What is expected> Using the records below, give again exactly the lines from the line that contains "ЛИЧНОЕ, 6 июня 2021" through the line that contains "Svářečka CO2 GeniMig 2", both ends included, and only those.

==== Input material ====

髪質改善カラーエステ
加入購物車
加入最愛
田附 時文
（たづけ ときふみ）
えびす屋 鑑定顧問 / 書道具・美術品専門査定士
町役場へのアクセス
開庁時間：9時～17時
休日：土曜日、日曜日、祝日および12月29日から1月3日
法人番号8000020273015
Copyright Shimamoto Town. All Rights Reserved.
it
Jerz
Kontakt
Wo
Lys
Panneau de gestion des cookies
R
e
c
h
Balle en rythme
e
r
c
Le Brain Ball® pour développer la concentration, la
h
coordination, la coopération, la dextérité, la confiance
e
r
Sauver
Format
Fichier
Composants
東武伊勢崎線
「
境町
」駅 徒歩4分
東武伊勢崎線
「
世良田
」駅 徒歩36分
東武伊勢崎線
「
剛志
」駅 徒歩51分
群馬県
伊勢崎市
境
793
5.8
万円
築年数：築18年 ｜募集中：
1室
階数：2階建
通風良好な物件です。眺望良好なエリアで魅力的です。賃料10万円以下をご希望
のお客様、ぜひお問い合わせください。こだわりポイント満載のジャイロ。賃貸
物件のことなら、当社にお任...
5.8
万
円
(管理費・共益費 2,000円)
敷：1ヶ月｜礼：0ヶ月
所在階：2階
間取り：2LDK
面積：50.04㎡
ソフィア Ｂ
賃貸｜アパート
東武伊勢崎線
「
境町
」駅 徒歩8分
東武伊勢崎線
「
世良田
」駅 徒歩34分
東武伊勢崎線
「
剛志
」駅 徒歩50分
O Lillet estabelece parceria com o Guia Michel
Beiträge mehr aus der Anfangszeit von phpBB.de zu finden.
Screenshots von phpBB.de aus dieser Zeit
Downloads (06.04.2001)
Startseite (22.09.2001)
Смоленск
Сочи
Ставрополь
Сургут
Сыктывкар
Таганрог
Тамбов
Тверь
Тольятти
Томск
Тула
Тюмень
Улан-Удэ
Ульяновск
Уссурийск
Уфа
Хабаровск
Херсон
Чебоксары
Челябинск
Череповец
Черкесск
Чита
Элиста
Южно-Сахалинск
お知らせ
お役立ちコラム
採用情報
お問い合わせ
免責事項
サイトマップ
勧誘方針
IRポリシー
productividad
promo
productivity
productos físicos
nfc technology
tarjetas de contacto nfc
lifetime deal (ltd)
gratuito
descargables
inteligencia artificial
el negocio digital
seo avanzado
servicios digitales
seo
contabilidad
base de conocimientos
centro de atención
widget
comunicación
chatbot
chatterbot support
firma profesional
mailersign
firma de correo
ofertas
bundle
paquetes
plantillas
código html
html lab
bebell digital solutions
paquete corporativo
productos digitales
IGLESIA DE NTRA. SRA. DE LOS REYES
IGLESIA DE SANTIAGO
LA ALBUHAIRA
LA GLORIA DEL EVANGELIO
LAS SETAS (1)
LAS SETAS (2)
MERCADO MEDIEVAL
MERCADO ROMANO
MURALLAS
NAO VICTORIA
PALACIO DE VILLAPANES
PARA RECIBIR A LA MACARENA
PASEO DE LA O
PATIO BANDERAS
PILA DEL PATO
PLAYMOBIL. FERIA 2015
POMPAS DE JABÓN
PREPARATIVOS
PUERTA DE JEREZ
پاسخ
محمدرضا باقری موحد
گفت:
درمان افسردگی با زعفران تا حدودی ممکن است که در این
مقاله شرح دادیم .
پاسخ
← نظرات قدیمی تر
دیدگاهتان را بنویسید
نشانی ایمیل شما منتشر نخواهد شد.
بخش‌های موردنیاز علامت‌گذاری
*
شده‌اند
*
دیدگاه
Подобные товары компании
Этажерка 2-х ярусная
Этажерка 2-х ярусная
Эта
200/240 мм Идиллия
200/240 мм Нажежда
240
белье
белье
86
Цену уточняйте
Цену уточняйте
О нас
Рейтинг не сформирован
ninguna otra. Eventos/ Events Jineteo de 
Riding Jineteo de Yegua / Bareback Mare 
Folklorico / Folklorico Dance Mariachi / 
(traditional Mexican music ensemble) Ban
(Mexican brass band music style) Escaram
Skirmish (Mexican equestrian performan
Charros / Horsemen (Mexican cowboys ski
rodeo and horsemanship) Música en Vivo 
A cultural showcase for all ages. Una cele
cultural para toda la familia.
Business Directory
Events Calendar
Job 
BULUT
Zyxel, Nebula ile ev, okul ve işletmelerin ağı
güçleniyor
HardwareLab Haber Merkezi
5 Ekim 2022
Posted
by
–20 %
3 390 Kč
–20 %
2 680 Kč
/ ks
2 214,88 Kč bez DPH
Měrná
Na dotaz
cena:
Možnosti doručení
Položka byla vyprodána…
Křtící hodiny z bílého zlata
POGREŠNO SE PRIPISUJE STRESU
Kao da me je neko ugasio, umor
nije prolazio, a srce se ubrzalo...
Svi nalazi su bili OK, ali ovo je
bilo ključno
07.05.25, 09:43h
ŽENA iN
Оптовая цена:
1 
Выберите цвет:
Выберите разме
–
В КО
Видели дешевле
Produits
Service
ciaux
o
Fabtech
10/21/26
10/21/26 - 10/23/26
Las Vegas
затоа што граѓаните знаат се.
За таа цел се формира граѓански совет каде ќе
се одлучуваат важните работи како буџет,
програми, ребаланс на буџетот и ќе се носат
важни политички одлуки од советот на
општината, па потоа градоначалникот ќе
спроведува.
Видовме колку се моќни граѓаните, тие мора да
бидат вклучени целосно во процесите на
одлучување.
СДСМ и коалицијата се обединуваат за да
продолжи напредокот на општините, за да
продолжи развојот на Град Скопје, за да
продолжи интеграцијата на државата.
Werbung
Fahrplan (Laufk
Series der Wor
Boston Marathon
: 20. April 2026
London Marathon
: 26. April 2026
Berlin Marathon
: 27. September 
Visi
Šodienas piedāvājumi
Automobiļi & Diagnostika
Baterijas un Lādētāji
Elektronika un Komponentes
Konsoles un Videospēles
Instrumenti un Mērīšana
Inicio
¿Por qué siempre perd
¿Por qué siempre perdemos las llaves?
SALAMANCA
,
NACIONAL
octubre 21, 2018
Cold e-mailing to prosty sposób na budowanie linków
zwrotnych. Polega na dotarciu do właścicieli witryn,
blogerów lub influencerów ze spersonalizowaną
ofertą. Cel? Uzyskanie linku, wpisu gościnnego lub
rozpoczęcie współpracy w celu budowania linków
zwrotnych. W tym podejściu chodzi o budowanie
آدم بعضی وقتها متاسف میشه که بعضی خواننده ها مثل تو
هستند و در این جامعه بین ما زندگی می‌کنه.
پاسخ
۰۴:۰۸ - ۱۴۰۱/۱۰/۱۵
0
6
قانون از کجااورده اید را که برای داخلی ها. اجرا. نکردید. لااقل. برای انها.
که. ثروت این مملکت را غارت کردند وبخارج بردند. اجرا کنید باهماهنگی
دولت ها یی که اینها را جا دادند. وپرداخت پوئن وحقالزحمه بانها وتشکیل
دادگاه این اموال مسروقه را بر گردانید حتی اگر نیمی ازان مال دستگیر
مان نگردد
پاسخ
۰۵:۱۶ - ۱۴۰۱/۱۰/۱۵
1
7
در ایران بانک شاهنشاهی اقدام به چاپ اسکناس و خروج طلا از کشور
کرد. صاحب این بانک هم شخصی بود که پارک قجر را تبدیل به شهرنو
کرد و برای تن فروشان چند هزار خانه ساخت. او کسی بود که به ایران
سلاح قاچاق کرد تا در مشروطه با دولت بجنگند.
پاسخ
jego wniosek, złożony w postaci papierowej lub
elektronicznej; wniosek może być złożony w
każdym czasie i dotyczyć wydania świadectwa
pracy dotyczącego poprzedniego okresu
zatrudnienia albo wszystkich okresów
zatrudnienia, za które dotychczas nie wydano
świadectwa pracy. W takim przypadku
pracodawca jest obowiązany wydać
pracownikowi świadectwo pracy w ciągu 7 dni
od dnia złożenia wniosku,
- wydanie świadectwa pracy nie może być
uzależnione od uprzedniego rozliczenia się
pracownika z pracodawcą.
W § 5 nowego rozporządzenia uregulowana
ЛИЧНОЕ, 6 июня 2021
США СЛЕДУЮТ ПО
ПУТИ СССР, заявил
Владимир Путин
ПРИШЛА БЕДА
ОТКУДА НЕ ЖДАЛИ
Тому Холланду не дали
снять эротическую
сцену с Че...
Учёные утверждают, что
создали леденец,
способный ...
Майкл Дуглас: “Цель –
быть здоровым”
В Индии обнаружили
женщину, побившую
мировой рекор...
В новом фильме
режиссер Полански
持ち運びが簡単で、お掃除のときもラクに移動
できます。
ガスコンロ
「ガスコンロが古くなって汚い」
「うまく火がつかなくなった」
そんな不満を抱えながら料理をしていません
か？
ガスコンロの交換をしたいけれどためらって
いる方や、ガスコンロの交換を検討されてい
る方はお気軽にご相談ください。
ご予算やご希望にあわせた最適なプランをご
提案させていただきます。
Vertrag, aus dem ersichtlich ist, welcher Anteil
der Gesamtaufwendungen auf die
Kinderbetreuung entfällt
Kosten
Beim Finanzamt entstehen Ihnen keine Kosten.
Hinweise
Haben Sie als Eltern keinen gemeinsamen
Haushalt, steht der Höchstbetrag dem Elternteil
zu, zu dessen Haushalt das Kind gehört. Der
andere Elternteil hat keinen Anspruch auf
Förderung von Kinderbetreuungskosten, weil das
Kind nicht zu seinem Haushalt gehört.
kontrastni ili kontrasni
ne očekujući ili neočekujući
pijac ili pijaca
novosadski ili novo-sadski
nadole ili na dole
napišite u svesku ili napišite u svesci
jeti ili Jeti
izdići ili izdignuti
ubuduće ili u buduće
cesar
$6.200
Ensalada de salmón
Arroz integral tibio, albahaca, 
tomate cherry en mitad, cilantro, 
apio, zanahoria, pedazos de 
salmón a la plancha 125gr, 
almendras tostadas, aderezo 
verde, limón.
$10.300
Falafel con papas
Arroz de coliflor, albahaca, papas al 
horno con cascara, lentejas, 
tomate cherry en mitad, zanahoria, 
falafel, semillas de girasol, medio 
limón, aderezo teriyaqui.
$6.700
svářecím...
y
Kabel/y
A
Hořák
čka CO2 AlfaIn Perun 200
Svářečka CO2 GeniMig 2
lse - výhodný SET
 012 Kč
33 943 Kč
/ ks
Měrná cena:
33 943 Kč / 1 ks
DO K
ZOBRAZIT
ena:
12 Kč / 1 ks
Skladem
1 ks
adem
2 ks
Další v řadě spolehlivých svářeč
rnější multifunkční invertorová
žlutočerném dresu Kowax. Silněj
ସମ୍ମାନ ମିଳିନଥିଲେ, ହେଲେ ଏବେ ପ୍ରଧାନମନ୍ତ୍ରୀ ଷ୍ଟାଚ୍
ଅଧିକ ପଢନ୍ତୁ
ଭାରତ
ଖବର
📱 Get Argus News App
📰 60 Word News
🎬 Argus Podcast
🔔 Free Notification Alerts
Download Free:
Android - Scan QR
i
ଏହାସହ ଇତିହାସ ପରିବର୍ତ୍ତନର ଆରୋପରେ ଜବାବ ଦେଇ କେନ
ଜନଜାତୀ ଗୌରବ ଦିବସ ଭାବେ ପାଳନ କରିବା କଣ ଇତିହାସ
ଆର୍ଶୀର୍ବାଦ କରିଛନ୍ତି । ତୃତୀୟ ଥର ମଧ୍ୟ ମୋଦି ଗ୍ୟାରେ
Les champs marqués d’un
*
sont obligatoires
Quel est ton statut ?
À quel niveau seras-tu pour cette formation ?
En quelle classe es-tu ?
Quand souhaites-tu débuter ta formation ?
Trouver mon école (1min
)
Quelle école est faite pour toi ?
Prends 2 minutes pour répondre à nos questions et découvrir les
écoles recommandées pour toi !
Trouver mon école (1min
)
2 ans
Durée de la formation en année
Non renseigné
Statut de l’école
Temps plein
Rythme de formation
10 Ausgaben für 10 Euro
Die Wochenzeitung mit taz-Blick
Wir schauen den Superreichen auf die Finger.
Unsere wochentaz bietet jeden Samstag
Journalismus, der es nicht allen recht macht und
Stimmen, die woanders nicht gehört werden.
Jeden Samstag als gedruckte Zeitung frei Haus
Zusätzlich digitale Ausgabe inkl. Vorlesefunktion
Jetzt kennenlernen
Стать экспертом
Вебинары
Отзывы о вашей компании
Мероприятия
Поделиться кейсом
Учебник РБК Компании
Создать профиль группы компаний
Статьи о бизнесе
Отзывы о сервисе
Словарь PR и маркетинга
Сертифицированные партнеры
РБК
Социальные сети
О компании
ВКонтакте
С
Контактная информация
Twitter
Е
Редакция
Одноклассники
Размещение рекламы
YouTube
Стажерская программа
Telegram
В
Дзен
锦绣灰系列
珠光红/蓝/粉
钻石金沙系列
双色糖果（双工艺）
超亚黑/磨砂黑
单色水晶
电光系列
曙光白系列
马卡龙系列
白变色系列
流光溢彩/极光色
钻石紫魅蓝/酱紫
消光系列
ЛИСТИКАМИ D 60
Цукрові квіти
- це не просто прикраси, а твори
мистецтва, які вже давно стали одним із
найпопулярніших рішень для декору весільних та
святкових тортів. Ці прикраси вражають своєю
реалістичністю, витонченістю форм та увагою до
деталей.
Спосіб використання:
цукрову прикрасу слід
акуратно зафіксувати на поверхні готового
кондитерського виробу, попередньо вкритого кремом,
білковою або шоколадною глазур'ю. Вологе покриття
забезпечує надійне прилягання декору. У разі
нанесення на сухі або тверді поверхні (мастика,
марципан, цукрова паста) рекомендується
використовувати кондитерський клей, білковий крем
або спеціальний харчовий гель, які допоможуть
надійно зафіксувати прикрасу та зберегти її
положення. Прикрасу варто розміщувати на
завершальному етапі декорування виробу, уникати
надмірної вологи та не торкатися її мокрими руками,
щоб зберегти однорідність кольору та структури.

====

Answer section>
ЛИЧНОЕ, 6 июня 2021
США СЛЕДУЮТ ПО
ПУТИ СССР, заявил
Владимир Путин
ПРИШЛА БЕДА
ОТКУДА НЕ ЖДАЛИ
Тому Холланду не дали
снять эротическую
сцену с Че...
Учёные утверждают, что
создали леденец,
способный ...
Майкл Дуглас: “Цель –
быть здоровым”
В Индии обнаружили
женщину, побившую
мировой рекор...
В новом фильме
режиссер Полански
持ち運びが簡単で、お掃除のときもラクに移動
できます。
ガスコンロ
「ガスコンロが古くなって汚い」
「うまく火がつかなくなった」
そんな不満を抱えながら料理をしていません
か？
ガスコンロの交換をしたいけれどためらって
いる方や、ガスコンロの交換を検討されてい
る方はお気軽にご相談ください。
ご予算やご希望にあわせた最適なプランをご
提案させていただきます。
Vertrag, aus dem ersichtlich ist, welcher Anteil
der Gesamtaufwendungen auf die
Kinderbetreuung entfällt
Kosten
Beim Finanzamt entstehen Ihnen keine Kosten.
Hinweise
Haben Sie als Eltern keinen gemeinsamen
Haushalt, steht der Höchstbetrag dem Elternteil
zu, zu dessen Haushalt das Kind gehört. Der
andere Elternteil hat keinen Anspruch auf
Förderung von Kinderbetreuungskosten, weil das
Kind nicht zu seinem Haushalt gehört.
kontrastni ili kontrasni
ne očekujući ili neočekujući
pijac ili pijaca
novosadski ili novo-sadski
nadole ili na dole
napišite u svesku ili napišite u svesci
jeti ili Jeti
izdići ili izdignuti
ubuduće ili u buduće
cesar
$6.200
Ensalada de salmón
Arroz integral tibio, albahaca, 
tomate cherry en mitad, cilantro, 
apio, zanahoria, pedazos de 
salmón a la plancha 125gr, 
almendras tostadas, aderezo 
verde, limón.
$10.300
Falafel con papas
Arroz de coliflor, albahaca, papas al 
horno con cascara, lentejas, 
tomate cherry en mitad, zanahoria, 
falafel, semillas de girasol, medio 
limón, aderezo teriyaqui.
$6.700
svářecím...
y
Kabel/y
A
Hořák
čka CO2 AlfaIn Perun 200
Svářečka CO2 GeniMig 2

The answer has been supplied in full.